Two Harbors native makes his mark on public transitLuke Olson grew up in Two Harbors — a town lacking a light-rail or streetcar system — but now the 1997 Two Harbors High School graduate has made a name for himself designing and implementing sophisticated mass-transit systems.
By: LaReesa Sandretsky, Lake County News Chronicle
Luke Olson grew up in Two Harbors — a town lacking a light-rail or streetcar system — but now the 1997 Two Harbors High School graduate has made a name for himself designing and implementing sophisticated mass-transit systems.
Olson, 34, was recently named one of 40 up-and-coming young professionals in the public transit industry by Mass Transit Magazine, a Wisconsin-based publication with 21,000 readers in North America.

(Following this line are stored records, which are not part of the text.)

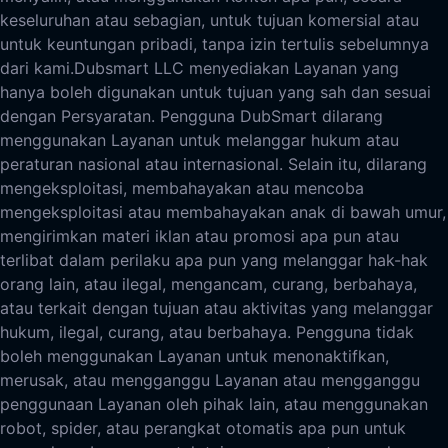
keseluruhan atau sebagian, untuk tujuan komersial atau
untuk keuntungan pribadi, tanpa izin tertulis sebelumnya
dari kami.
Dubsmart LLC menyediakan Layanan yang
hanya boleh digunakan untuk tujuan yang sah dan sesuai
dengan Persyaratan. Pengguna DubSmart dilarang
menggunakan Layanan untuk melanggar hukum atau
peraturan nasional atau internasional. Selain itu, dilarang
mengeksploitasi, membahayakan atau mencoba
mengeksploitasi atau membahayakan anak di bawah umur,
mengirimkan materi iklan atau promosi apa pun atau
terlibat dalam perilaku apa pun yang melanggar hak-hak
orang lain, atau ilegal, mengancam, curang, berbahaya,
atau terkait dengan tujuan atau aktivitas yang melanggar
hukum, ilegal, curang, atau berbahaya. Pengguna tidak
boleh menggunakan Layanan untuk menonaktifkan,
merusak, atau mengganggu Layanan atau mengganggu
penggunaan Layanan oleh pihak lain, atau menggunakan
robot, spider, atau perangkat otomatis apa pun untuk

“It’s a way to highlight what the next generation is doing and that there are bright stars coming,” said Leah Harnack, editor for the magazine.
For the fifth year, she and four colleagues sifted through about 150 nominations to choose the top 40 professionals under the age of 40. Nominees are judged on innovation, achievement, industry involvement and job commitment.

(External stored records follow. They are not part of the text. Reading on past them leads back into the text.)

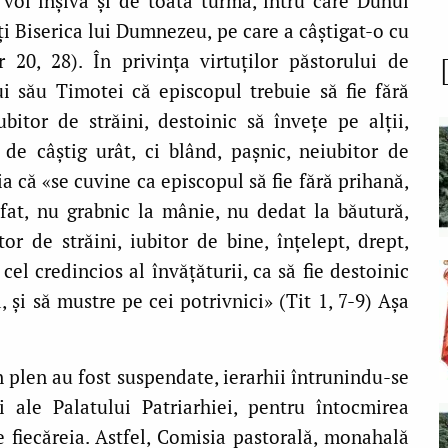
 voi înșivă și de toată turma, întru care Duhul
ți Biserica lui Dumnezeu, pe care a câștigat-o cu
 20, 28). În privința virtuților păstorului de
lui său Timotei că episcopul trebuie să fie fără
ubitor de străini, destoinic să învețe pe alții,
 de câștig urât, ci blând, pașnic, neiubitor de
ia că «se cuvine ca episcopul să fie fără prihană,
at, nu grabnic la mânie, nu dedat la băutură,
tor de străini, iubitor de bine, înțelept, drept,
el credincios al învățăturii, ca să fie destoinic
 și să mustre pe cei potrivnici» (Tit 1, 7-9) Așa
n plen au fost suspendate, ierarhii întrunindu-se
i ale Palatului Patriarhiei, pentru întocmirea
e fiecăreia. Astfel, Comisia pastorală, monahală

“(Olson) had a lot of project design and management experience and he’s involved at the industry in a level rather than just in his own company,” Harnack said of why he was chosen.
After graduating from Two Harbors, Olson studied at the University of Minnesota Duluth for two years before transferring to the University of Colorado in Boulder, where he earned his bachelor’s degree in civil engineering.
“I always enjoyed math and science,” he said. “(Civil engineering) just seemed to fit what I was good at.”
He landed an internship in Denver and then a permanent position in Portland, Ore., where he dove headfirst into designing mass-transit systems for an architectural firm.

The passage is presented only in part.